- Anti-inflammatory food
There are times, such as when you have a cut, when your body's inflammatory response is necessary to fight infection. An inappropriate inflammatory response, however, can be damaging and may raise your risk of getting osteoarthritis. Foods high in omega-3 fatty acids lower inflammation, while those high in Omega-6 acids increase it.
Your arthritis prevention diet should included two weekly servings of cold-water fish like halibut, wild salmon, mackerel or sardines. Substitute the fish for red meat, which can increase inflammation.
Other good omega-3 sources are ground flax seed and walnuts. Avoid corn and sunflower oil, as well as trans fats like those commonly found in fried fast foods and processed baked goods. Sunflower oil and corn oil have omega-6 acid, and the trans fats will raise your "bad" cholesterol levels, possibly triggering inflammation.
Limit your intake of sugar and refined flour, both of which can cause inflammation.

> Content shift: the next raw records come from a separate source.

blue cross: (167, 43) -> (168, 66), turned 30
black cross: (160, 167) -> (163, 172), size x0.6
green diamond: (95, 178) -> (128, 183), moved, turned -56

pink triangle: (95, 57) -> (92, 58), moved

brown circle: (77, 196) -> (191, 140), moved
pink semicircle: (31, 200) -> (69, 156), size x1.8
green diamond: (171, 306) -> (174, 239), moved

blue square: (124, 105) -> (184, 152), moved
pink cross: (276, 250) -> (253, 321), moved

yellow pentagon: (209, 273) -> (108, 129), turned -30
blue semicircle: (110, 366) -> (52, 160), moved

Replace sugary desserts with a variety of differently colored fruits to get the widest range of inflammation-fighting antioxidants. Get even more antioxidants by eating plenty of different types of vegetables. A study done at the University of Manchester found that as simple a thing as drinking a daily glass of freshly squeezed orange juice can lower the risk of arthritis.
Learn to cook with herbs and spices like ginger, celery, turmeric and red pepper, all of which have inflammation-relieving compounds. - Water aerobics
Sensible exercise will help prevent arthritis in two ways. It will keep your joints flexible and the muscles around them strong, and it will control your weight to keep stress on your joints to a minimum. The best arthritis prevention activities are weight-bearing exercises. Water aerobics are also excellent because they combine flexibility improvement with resistance training.
Your cartilage has no blood supply, so exercising will release synovial fluid from your joints to lubricate and nourish your cartilage and flush away any toxins it contains. Try for variety in your exercise. Constant repetitive motion will stress the joints involved. - Water for joint lubrication
Start drinking water, a major component of cartilage. Unless you drink enough of it, your joints won't be as lubricated and shock-resistant as nature intended. Water should be your beverage of choice, while avoiding coffee, tea and soda, which have diuretic effects.